H. W. Luce, who followed Pitkin to China as a missionary (also the father of Henry Luce, founder and publisher of Life and Time)

During the summer after his freshman year, Pitkin made a decision that affected the rest of his course at Yale. He attended the Northfield Student Conference, which was a voluntary summer meeting held to foster missionary interest in Christian students. Though he had “always had in the back of his mind to become a missionary or a minister,” it was there that he quietly and resolutely committed himself to God, particularly God’s work in foreign missions.

Pitkin returned to Yale a fairly obscure sophomore. Yet with steady effort and prayer and full devotion to God, Pitkin kindled the missionary interest at Yale. Under his leadership, the Yale Band was formed which later became Yale Mission in China. By his senior year, the Yale Band had 24 student volunteers, many of them prominent men in the college, who later served in foreign countries as Christian missionaries.

In New Haven, Pitkin would visit different churches and youth groups to raise money in support of the missionaries.
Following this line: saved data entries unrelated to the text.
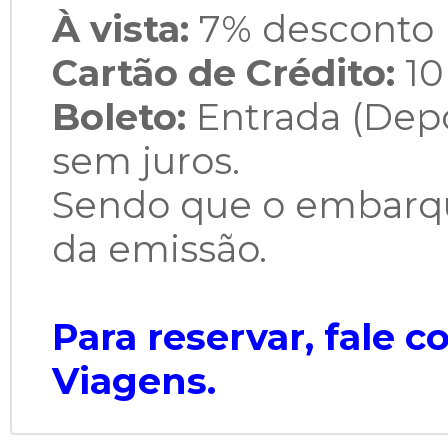
À vista:
7% desconto 
Cartão de Crédito:
10
Boleto:
Entrada (Depó
sem juros.
Sendo que o embarqu
da emissão.
Para reservar, fale 
Viagens.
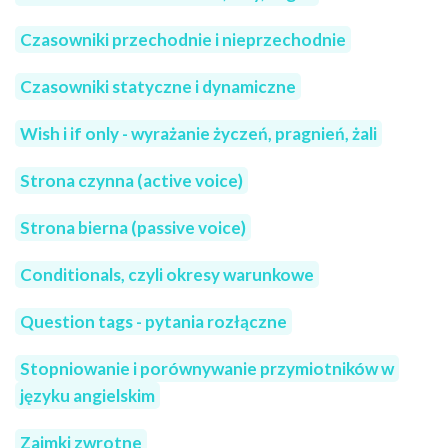
Czasowniki przechodnie i nieprzechodnie
Czasowniki statyczne i dynamiczne
Wish i if only - wyrażanie życzeń, pragnień, żali
Strona czynna (active voice)
Strona bierna (passive voice)
Conditionals, czyli okresy warunkowe
Question tags - pytania rozłączne
Stopniowanie i porównywanie przymiotników w
języku angielskim
Zaimki zwrotne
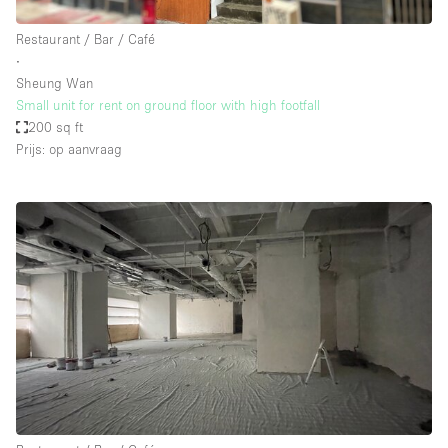
Restaurant / Bar / Café
∙
Sheung Wan
Small unit for rent on ground floor with high footfall
200 sq ft
Prijs: op aanvraag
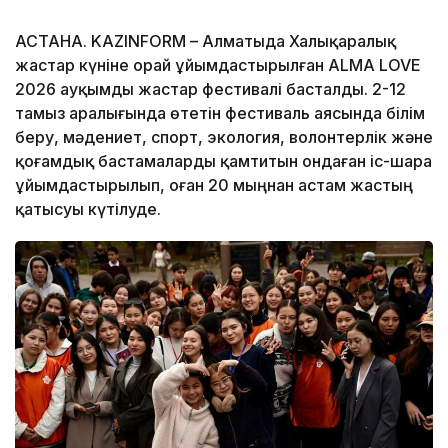
АСТАНА. KAZINFORM – Алматыда Халықаралық
жастар күніне орай ұйымдастырылған ALMA LOVE
2026 ауқымды жастар фестивалі басталды. 2-12
тамыз аралығында өтетін фестиваль аясында білім
беру, мәдениет, спорт, экология, волонтерлік және
қоғамдық бастамаларды қамтитын ондаған іс-шара
ұйымдастырылып, оған 20 мыңнан астам жастың
қатысуы күтілуде.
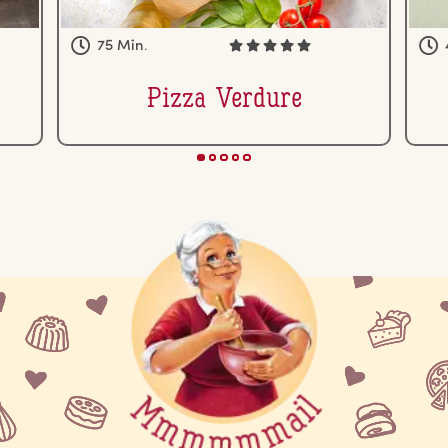
75 Min.
Pizza Verdure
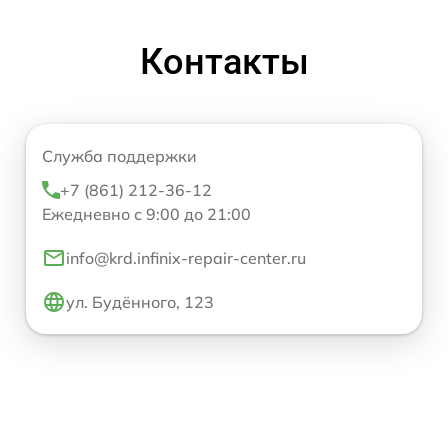
Контакты
Служба поддержки
+7 (861) 212-36-12
Ежедневно с 9:00 до 21:00
info@krd.infinix-repair-center.ru
ул. Будённого, 123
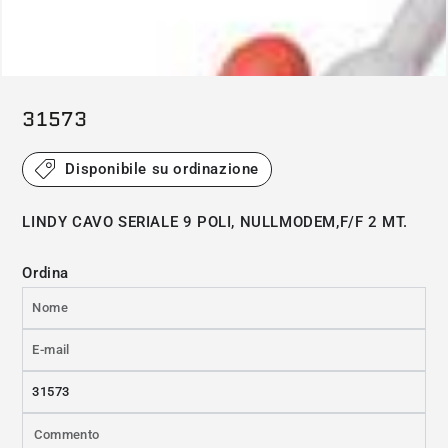
(*) L'immagine ha solo scopo illustrativo
31573
Disponibile su ordinazione
LINDY CAVO SERIALE 9 POLI, NULLMODEM,F/F 2 MT.
Ordina
Nome
E-
mail
Prodotto
*
Commento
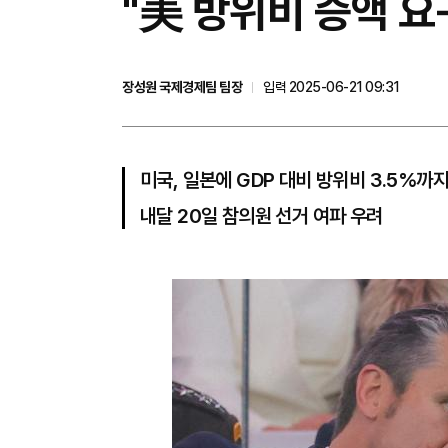
"美 방위비 증액 요
장성원 국제경제팀 팀장
입력 2025-06-21 09:31
미국, 일본에 GDP 대비 방위비 3.5%까
내달 20일 참의원 선거 여파 우려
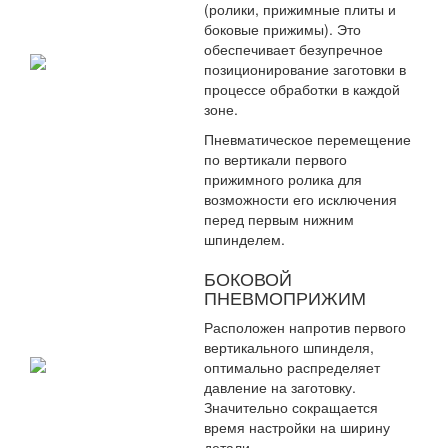
(ролики, прижимные плиты и
боковые прижимы). Это
обеспечивает безупречное
позиционирование заготовки в
процессе обработки в каждой
зоне.
Пневматическое перемещение
по вертикали первого
прижимного ролика для
возможности его исключения
перед первым нижним
шпинделем.
БОКОВОЙ
ПНЕВМОПРИЖИМ
Расположен напротив первого
вертикального шпинделя,
оптимально распределяет
давление на заготовку.
Значительно сокращается
время настройки на ширину
детали.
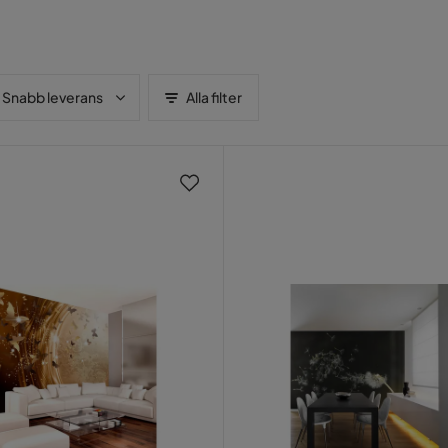
Snabb leverans
Alla filter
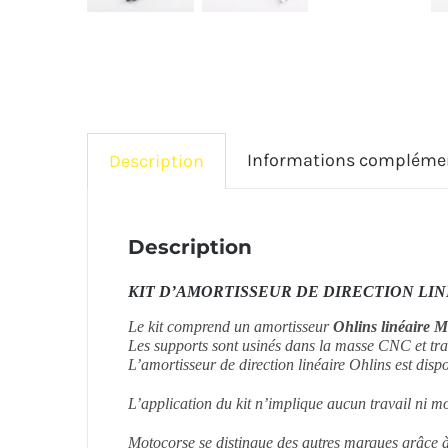
Informations compléme
Description
Description
KIT D’AMORTISSEUR DE DIRECTION LINÉ
Le kit comprend un amortisseur
Ohlins
linéaire 
Les supports sont usinés dans la masse CNC et tra
L’amortisseur de direction linéaire Ohlins est disp
L’application du kit n’implique aucun travail ni m
Motocorse se distingue des autres marques grâce à 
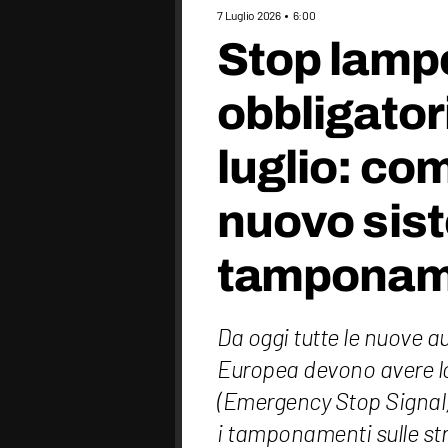
7 Luglio 2026
6:00
Stop lamp
obbligatori
luglio: com
nuovo sist
tamponam
Da oggi tutte le nuove a
Europea devono avere l
(Emergency Stop Signal) 
i tamponamenti sulle st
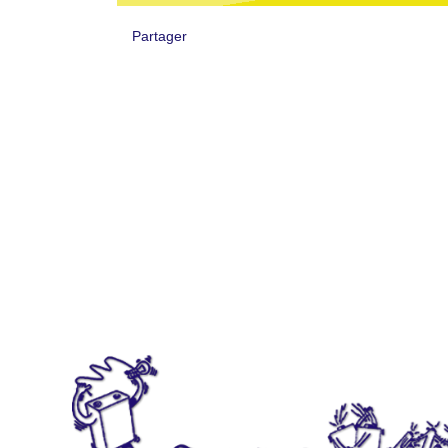
Partager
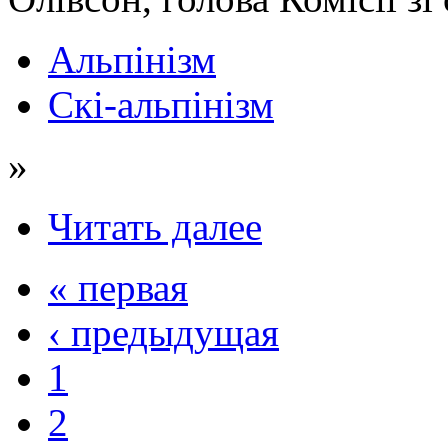
Альпінізм
Скі-альпінізм
»
Читать далее
« первая
‹ предыдущая
1
2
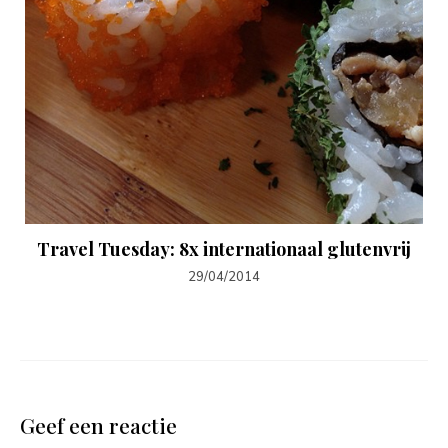
Travel Tuesday: 8x internationaal glutenvrij
29/04/2014
Geef een reactie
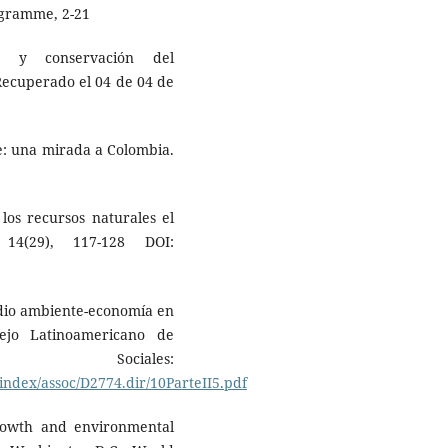
gramme, 2-21
co y conservación del
Recuperado el 04 de 04 de
e: una mirada a Colombia.
los recursos naturales el
 14(29), 117-128 DOI:
medio ambiente-economía en
ejo Latinoamericano de
ciales:
o/index/assoc/D2774.dir/10ParteII5.pdf
rowth and environmental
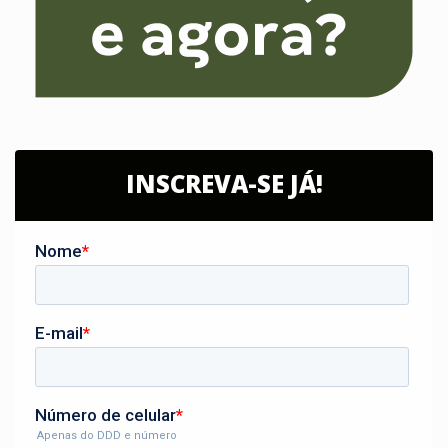
INSCREVA-SE JÁ!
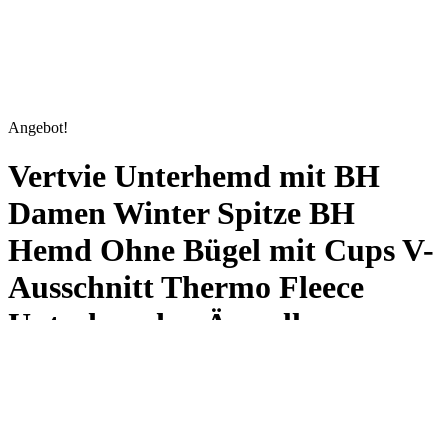
Angebot!
Vertvie Unterhemd mit BH
Damen Winter Spitze BH
Hemd Ohne Bügel mit Cups V-
Ausschnitt Thermo Fleece
Unterhemden Ärmellos
Gefütterte Tank Top
Eingebauter BH(A-
Schwarz,4XL)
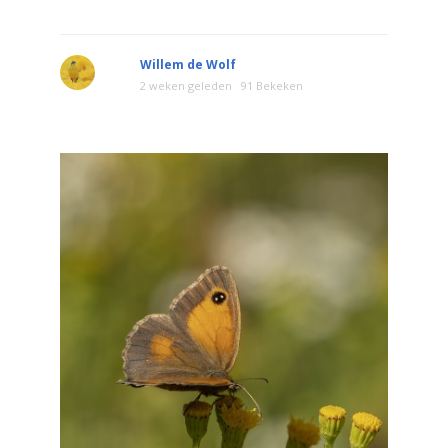
Willem de Wolf
2 weken geleden
91 Bekeken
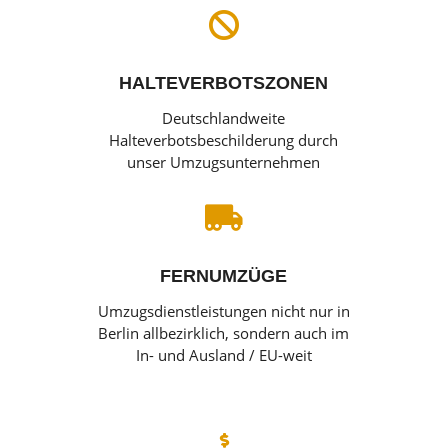

HALTEVERBOTSZONEN
Deutschlandweite
Halteverbotsbeschilderung durch
unser Umzugsunternehmen

FERNUMZÜGE
Umzugsdienstleistungen nicht nur in
Berlin allbezirklich, sondern auch im
In- und Ausland / EU-weit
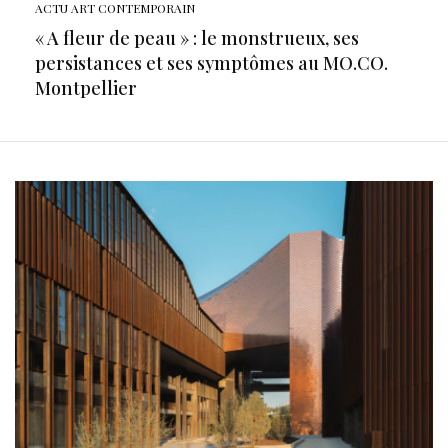
ACTU ART CONTEMPORAIN
« A fleur de peau » : le monstrueux, ses
persistances et ses symptômes au MO.CO.
Montpellier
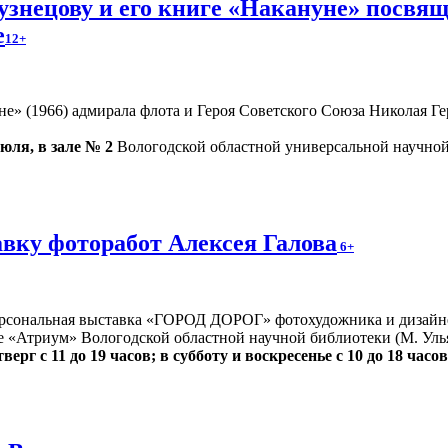
знецову и его книге «Накануне» посвящ
е
12+
» (1966) адмирала флота и Героя Советского Союза Николая Гер
июля, в зале № 2
Вологодской областной универсальной научной 
вку фоторабот Алексея Галова
6+
ерсональная выставка «ГОРОД ДОРОГ» фотохудожника и дизайн
е «Атриум» Вологодской областной научной библиотеки (М. Улья
верг с 11 до 19 часов; в субботу и воскресенье с 10 до 18 часов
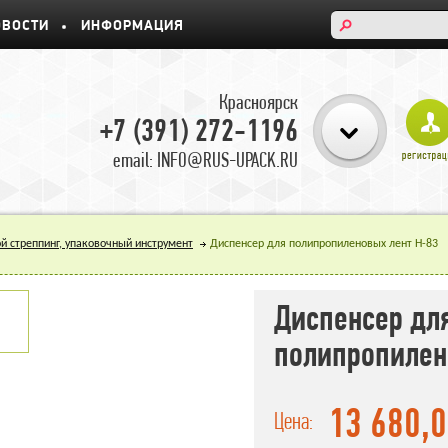
ОВОСТИ
ИНФОРМАЦИЯ
Красноярск
+7 (391) 272-1196
email: INFO@RUS-UPACK.RU
й стреппинг, упаковочный инструмент
Диспенсер для полипропиленовых лент H-83
Диспенсер дл
полипропилен
13 680,
Цена:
He also worked at the Grand Avenue Rescue Mission every Sunday and there aided the homeless and drunkards.

G. Sherwood Eddy, Pitkin’s classmate and later missionary to India, said of Pitkin, “He was perhaps the most consecrated man in the class. It was he, among the two thousand in the university, who was first ready to hear God’s call to the foreign field. The rest of us, I think, were not within calling distance. Each had his own ambitions and plans. he was the first to be ambitious for God and his kingdom. And having yielded his own life, he became a tireless worker where he was. He did not postpone his life, he lived then.”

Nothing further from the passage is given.